John Surendran, a lecturer in a private arts and science college affiliated to the University of Madras, said petty quarrels or even violent clashes among two different sections of students were not uncommon in city colleges. But the trend of students fighting with each other on parochial and linguistic lines was a dangerous trend. More specifically, such incidents were restricted to large private universities that depended on admitting thousands of students from outside Tamil Nadu to add to their numerical strength.

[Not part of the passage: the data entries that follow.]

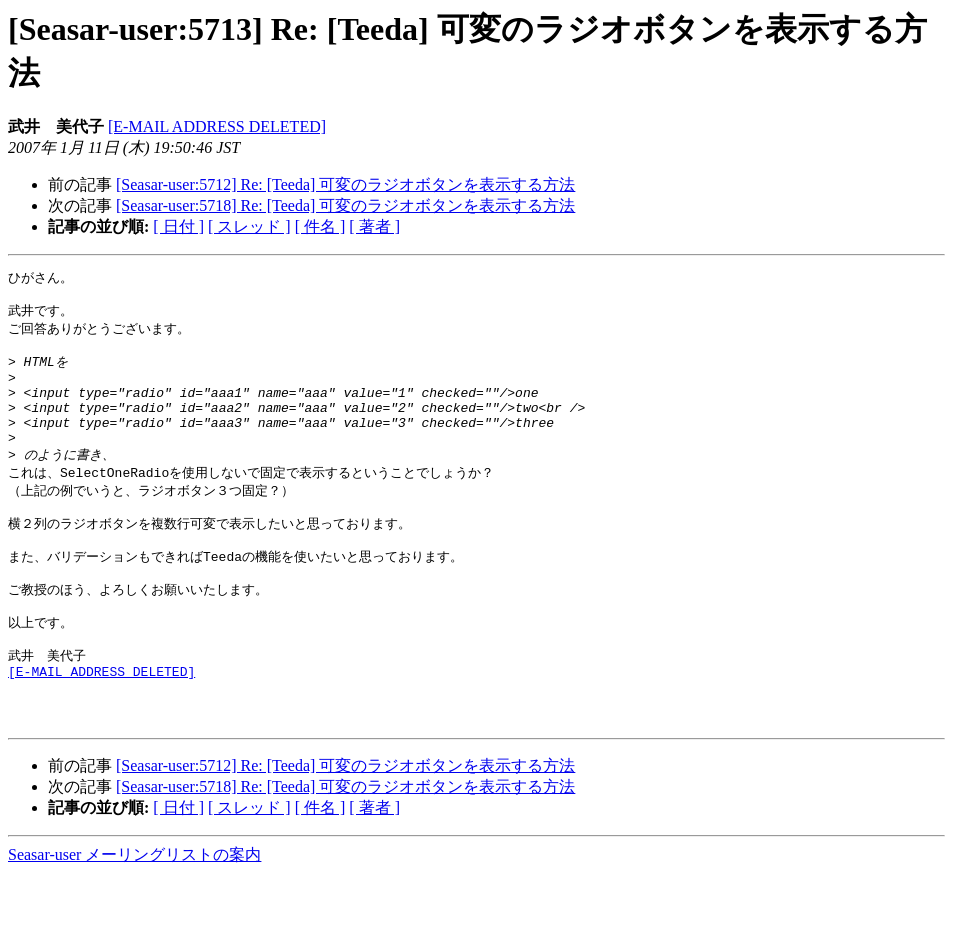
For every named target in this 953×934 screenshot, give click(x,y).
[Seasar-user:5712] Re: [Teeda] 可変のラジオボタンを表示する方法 (345, 184)
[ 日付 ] (178, 226)
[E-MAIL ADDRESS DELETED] (217, 126)
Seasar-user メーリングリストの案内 (134, 914)
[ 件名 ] (320, 226)
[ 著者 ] (374, 226)
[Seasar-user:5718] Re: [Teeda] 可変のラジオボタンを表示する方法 (345, 205)
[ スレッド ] (249, 226)
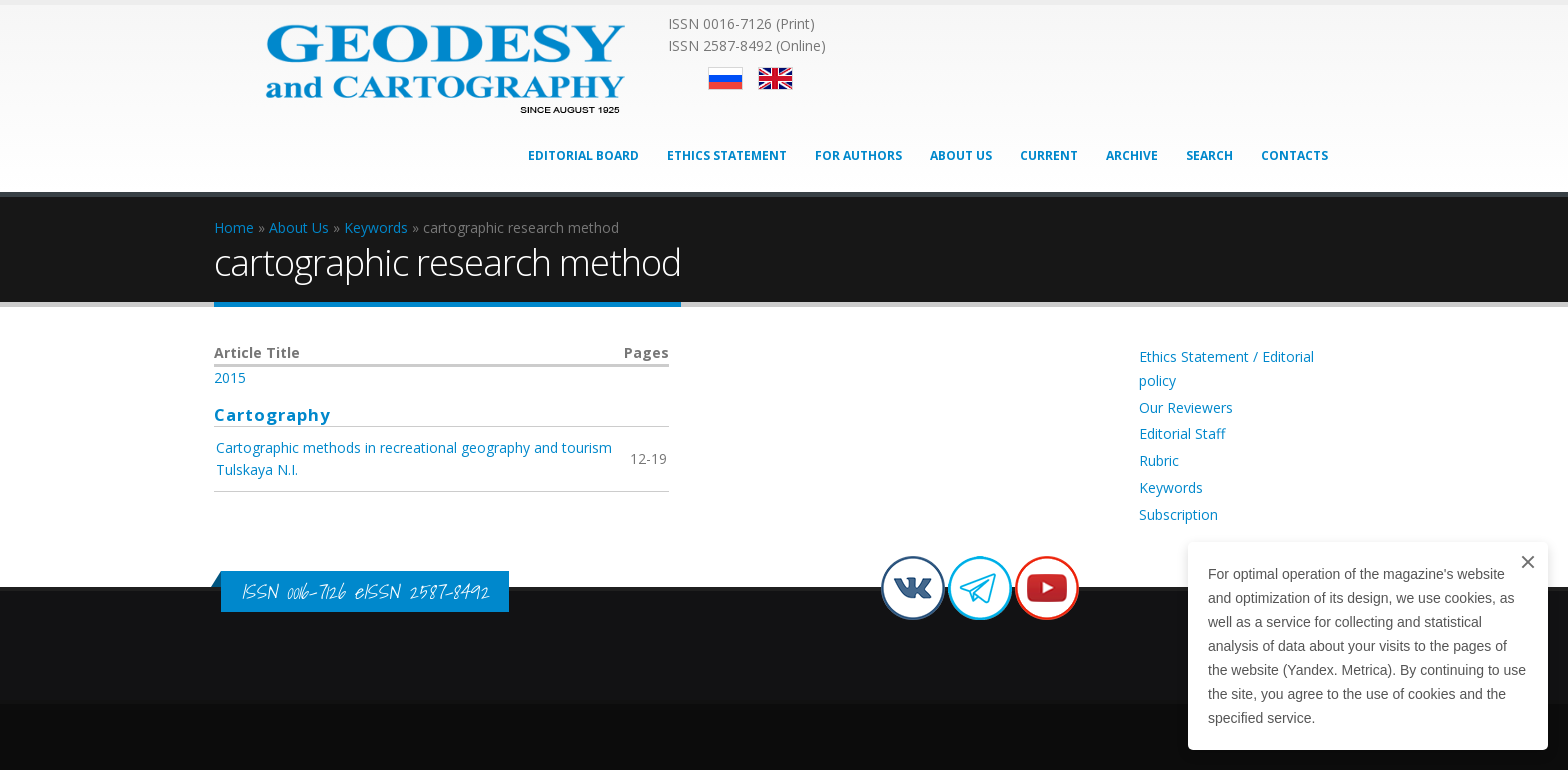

An office-bearer of the South Chennai unit of Students Federation of India said that with most private universities having students from North India as a majority, it was only common for other students to suffer at their hands. Out of insecurity and for strengthening their bonds of friendship, students sharing same language and region tend to stick together, remaining exclusive, thereby resisting inclusive growth, and frustrating the aim of wholesome, cross-cultural and nation-building education.

Need for media restraint

An academician who occupies a top administrative post in a private engineering college, on condition of anonymity, says problems do crop up occasionally because of cultural differences among students, but they are blown out of proportion. Students are very savvy these days and sometimes even stage protests just to grab media attention, he adds. This is when it becomes larger than it actually is and violence spreads from campus to campus, he explains stressing the need for media restraint.

In his opinion, speaking about such issues will only broaden the divide and fan the flames of violence and intolerance. If Tamil Nadu is today in a position to attract students from all over, because of its quality, it is also able to generate substantial revenues from this. Driving a wedge between South Indian and North Indian students will not only inflame passions in the short term, but also lead to loss of such revenue in the long run, he explains. Instead efforts have to be made by all — universities, college managements, hostel wardens, lecturers and student bodies — to unite within the campus people who come from different parts of the country.